Question: What can I do to quiet my inner critic?

Delos TarotReading Summary: Keep in mind how far I have come and all that I have (Ten of Pentacles), while emotionally focusing less on how much further I could have gone.  Instead, find that inner quiet needed to assure myself I am making the best decisions possible in the moment.

Take Away: My inner critic is something that I struggle with quite a lot.  It always has something to say, and what it has to say is usually not all that useful other than to push me harder (which, honestly, is something I do in spades already).  The cards indicate that to silence my inner critic, I need to focus more on gratitude for the now rather than focusing so intently on where I’m going and what I could do better. And that I need to remember that hindsight is 20/20, but that decisions I have made were the absolute best decisions accessible to me in the moment.

Deck Used:  Delos Tarot 2nd Edition

Casanova… or “What the Heart Wants”?

Today’s meditation was ten minutes long, and the second installment of the “how to meditate” series that I’m currently listening to.   The topic of today’s guided meditation had to do with finding your focus.   As in, the thing that you bring your straying mind back to again and again when it starts to wander.

This, for me, is often the breath.  Although I have found more recently that I get even better results if I focus, instead, on the solar plexus and that sensation of “soul” that resides within there.

Knight of Cups - Slow TarotToday’s draw is the Knight of Cups, which feels like I seem to be seeing a lot of lately. Maybe it is because I don’t have the highest opinion of the Knight of Cups, and he’s trying to change my mind.

As I’ve mentioned before, when I see the Knight of Cups, I often see a manipulator.  Not in a bad way necessarily, but one of those guys that tells you what you want to hear because it makes you feel good and, in turn, that makes him feel good.   It’s all in the motivation behind the act, and this motivation isn’t really about you at all.  It’s about them.   I am aware that this is not a traditional read on this card, but that is what this card so often speaks to me.

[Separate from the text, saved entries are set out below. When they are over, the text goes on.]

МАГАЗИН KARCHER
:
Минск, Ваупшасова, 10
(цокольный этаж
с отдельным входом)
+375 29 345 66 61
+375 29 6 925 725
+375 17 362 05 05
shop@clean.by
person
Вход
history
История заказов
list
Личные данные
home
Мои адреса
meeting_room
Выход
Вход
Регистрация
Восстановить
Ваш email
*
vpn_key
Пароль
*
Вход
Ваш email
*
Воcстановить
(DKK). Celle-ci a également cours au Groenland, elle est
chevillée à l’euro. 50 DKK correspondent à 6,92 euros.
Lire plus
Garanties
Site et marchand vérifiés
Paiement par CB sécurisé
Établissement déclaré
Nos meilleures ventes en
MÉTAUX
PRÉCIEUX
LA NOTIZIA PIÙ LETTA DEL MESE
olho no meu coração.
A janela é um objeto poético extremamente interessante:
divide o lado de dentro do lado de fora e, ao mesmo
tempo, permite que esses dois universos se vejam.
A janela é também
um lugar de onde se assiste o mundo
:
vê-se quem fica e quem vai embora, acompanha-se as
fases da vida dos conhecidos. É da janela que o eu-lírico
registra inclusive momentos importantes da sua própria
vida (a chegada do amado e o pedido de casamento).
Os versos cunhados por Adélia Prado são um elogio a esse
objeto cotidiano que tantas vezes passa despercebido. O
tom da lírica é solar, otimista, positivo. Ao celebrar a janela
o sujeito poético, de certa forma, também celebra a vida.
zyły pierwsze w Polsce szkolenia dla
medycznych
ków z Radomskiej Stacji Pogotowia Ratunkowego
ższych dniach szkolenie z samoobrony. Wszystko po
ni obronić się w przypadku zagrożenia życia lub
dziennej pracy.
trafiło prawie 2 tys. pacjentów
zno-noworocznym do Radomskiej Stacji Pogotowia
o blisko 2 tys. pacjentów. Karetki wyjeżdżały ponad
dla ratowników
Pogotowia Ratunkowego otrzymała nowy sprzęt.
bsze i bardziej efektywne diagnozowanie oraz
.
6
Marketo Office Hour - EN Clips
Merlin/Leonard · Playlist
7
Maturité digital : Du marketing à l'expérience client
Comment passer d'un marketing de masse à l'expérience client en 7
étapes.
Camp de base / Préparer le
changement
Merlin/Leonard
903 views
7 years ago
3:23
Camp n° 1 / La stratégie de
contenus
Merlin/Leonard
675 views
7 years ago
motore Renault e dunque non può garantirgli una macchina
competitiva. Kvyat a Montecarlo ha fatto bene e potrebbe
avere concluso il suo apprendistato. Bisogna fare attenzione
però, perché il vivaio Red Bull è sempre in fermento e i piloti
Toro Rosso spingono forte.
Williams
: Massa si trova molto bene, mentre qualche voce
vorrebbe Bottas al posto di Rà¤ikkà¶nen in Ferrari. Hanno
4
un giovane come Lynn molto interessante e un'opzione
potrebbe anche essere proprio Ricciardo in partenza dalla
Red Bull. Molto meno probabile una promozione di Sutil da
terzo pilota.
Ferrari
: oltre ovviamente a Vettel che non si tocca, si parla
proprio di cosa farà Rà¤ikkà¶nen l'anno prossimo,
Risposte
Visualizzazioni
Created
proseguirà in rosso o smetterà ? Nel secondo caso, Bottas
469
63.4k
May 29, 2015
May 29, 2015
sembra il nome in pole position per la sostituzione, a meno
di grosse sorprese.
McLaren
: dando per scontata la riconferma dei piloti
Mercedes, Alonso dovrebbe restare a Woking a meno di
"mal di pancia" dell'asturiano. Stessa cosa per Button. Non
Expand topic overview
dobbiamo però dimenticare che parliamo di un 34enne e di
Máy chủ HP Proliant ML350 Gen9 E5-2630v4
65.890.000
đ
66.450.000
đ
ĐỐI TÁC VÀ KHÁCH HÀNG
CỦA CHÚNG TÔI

What the Knight of Cups can also represent is a person, personality, or energy with a go-get’em attitude about romance and relationships. There is romance, creativity, and charm.  That active beta energy of the knights means that they’re going after what tugs at their heartstrings rather than standing back to let it come to them or walk away.

Everyone needs a bit of that energy sometimes, and maybe that’s the positive for today.  Get in touch with what makes your heart sing and be proactive about fostering the presence in your life of those things and people.

Deck Used: Slow Tarot

Bonus Reading

I’ve decided that for the time being I’m going to continue with the Tarot for Growth prompts, so with the new month comes a new list of prompts for what is now #TarotForGrowthNovember.

Question: How can I increase my mental clarity?

Delos TarotReading Summary:  A lack of connection (Six of Swords) between my deep seated ambitions (King of Wands) and my emotional well being (King of Cups). For clarity focus on others instead of myself (Six of Pentacles) and foster what is important to me in that area (Queen of Pentacles).

Take Away: I’m being reminded again that there are good and bad that come with the marriage of one’s passions with one’s emotions. Creatively speaking, this is great, but it can also mean that it might be hard to get inspired if I’m too connected to my emotions.   A better path for clarity is to focus my energy outward toward others and on nurturing my day-to-day rather than digging into the murkiness that emotions, and especially emotional upheaval, can bring.

In other words?  Stop being so self centered.  It’s time to pull myself out of the self-reflective inner-focused mire that the new depth of emotions I’ve been experiencing lately swamped me with, and if I want to do that I need turn my focus to those around me rather than upon myself.